▶ _Task prompt_: What lines in the data below mention the string "element"? Copy them out.

▶ _Data extract_:
+++
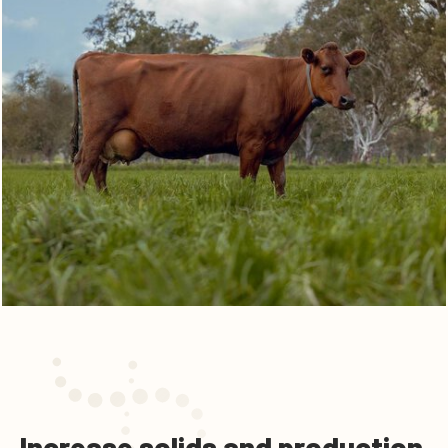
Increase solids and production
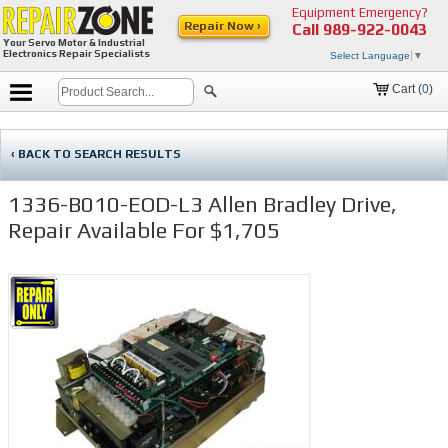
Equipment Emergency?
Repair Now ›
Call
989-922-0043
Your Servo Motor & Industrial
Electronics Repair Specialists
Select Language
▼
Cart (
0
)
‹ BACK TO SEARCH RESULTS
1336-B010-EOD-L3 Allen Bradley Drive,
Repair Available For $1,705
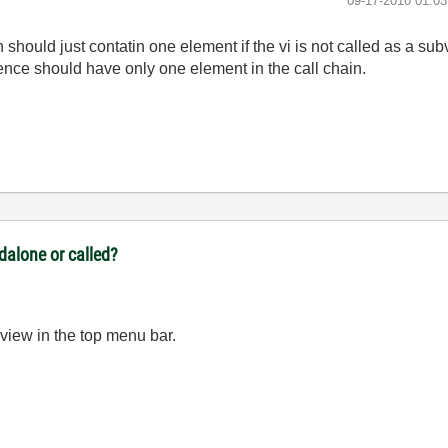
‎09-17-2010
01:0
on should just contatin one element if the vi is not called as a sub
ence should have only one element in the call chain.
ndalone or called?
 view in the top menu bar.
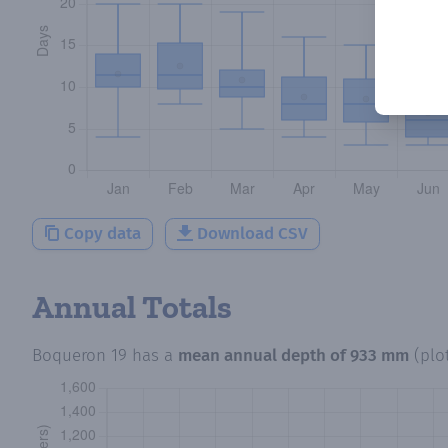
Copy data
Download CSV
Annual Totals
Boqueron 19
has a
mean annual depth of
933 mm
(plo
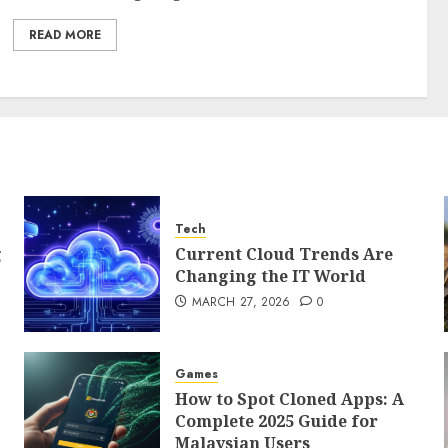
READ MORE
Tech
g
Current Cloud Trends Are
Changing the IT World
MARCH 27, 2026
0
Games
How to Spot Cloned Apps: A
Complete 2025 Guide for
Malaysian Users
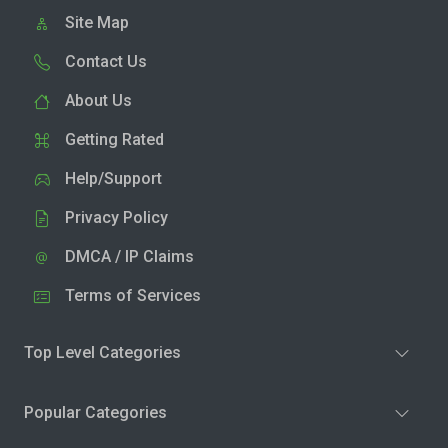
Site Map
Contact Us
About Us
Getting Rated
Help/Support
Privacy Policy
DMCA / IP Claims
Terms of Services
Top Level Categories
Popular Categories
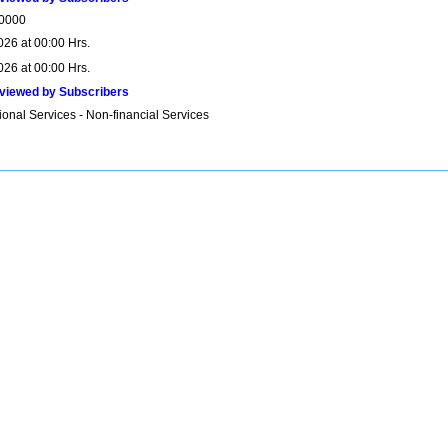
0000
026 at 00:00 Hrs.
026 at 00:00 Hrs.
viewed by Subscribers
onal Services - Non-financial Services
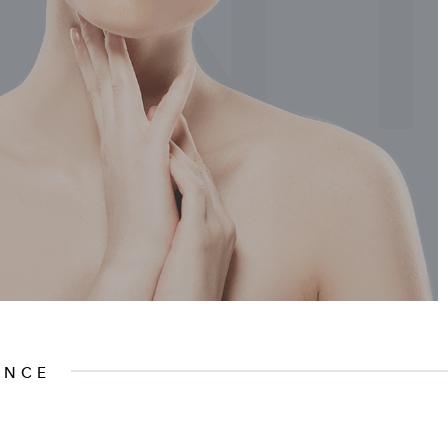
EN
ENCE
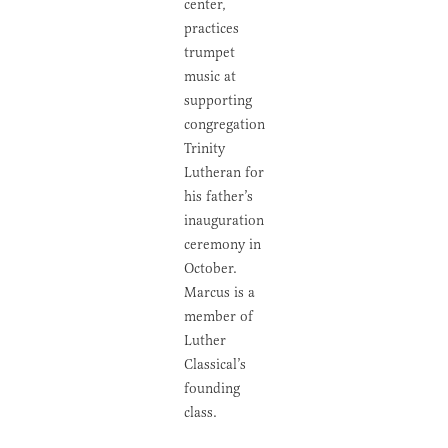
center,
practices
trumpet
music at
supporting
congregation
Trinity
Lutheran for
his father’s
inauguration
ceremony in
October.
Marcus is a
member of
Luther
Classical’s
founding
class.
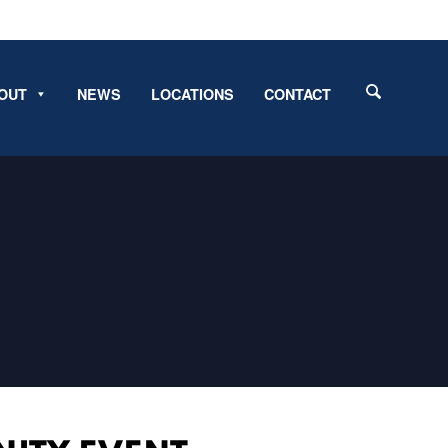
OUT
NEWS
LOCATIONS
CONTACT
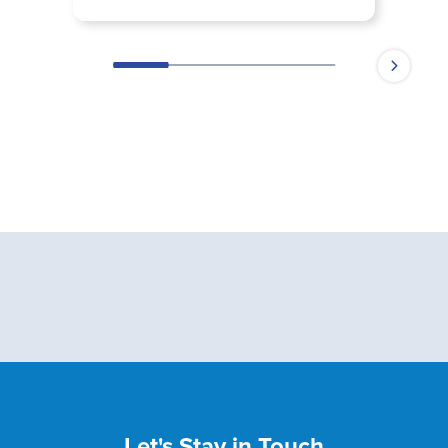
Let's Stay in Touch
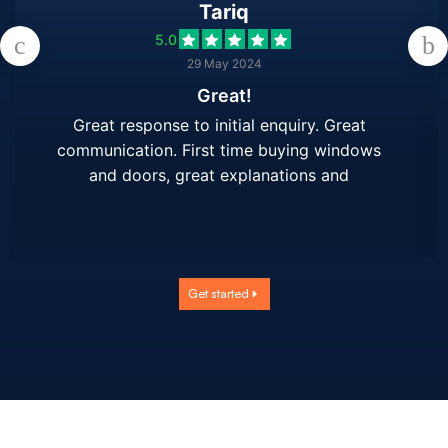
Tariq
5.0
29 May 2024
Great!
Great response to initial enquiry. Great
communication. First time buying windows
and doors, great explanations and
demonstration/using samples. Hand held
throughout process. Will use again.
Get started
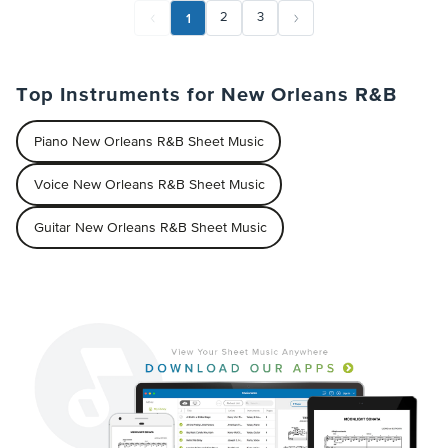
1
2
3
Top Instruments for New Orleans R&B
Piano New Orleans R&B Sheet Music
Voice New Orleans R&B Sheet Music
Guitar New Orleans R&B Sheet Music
+++
▶ _Finished task_:
on should just contatin one element if the vi is not called as a sub
ence should have only one element in the call chain.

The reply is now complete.